* _Required action_
What is needed is each line of the data below that holds the string "time".

* _Data supplied_
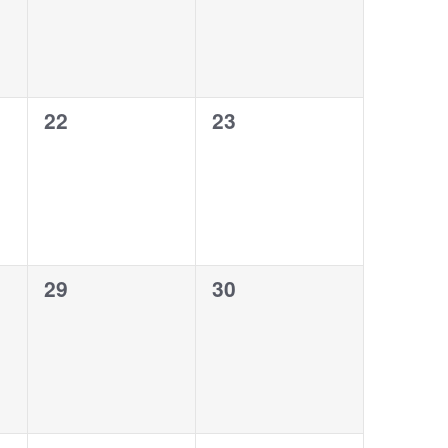
0
0
22
23
events,
events,
0
0
29
30
events,
events,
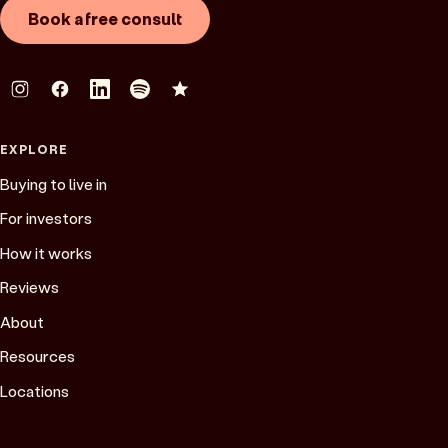
Book a free consult
EXPLORE
Buying to live in
For investors
How it works
Reviews
About
Resources
Locations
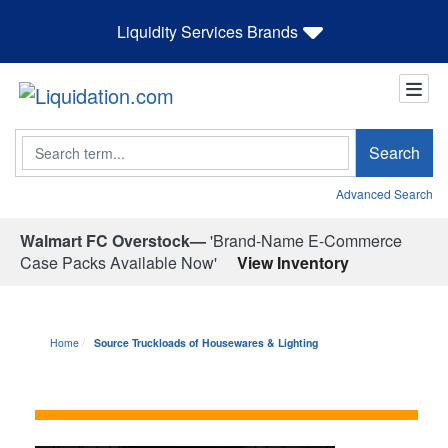
Liquidity Services Brands
Search
Search
Advanced Search
Walmart FC Overstock—
'Brand-Name E-Commerce
Case Packs Available Now'
View Inventory
Home
Source Truckloads of Housewares & Lighting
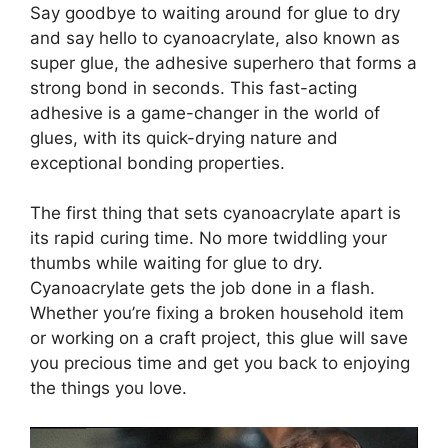
Say goodbye to waiting around for glue to dry
and say hello to cyanoacrylate, also known as
super glue, the adhesive superhero that forms a
strong bond in seconds. This fast-acting
adhesive is a game-changer in the world of
glues, with its quick-drying nature and
exceptional bonding properties.
The first thing that sets cyanoacrylate apart is
its rapid curing time. No more twiddling your
thumbs while waiting for glue to dry.
Cyanoacrylate gets the job done in a flash.
Whether you’re fixing a broken household item
or working on a craft project, this glue will save
you precious time and get you back to enjoying
the things you love.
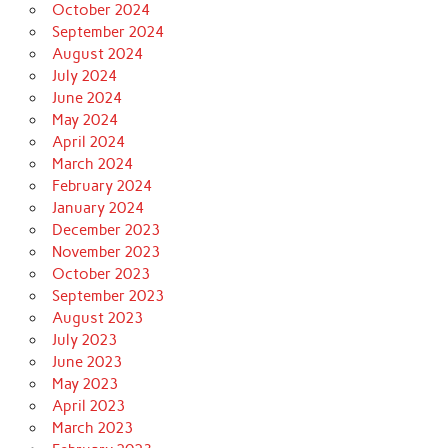
October 2024
September 2024
August 2024
July 2024
June 2024
May 2024
April 2024
March 2024
February 2024
January 2024
December 2023
November 2023
October 2023
September 2023
August 2023
July 2023
June 2023
May 2023
April 2023
March 2023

* _Your response_
its rapid curing time. No more twiddling your
you precious time and get you back to enjoying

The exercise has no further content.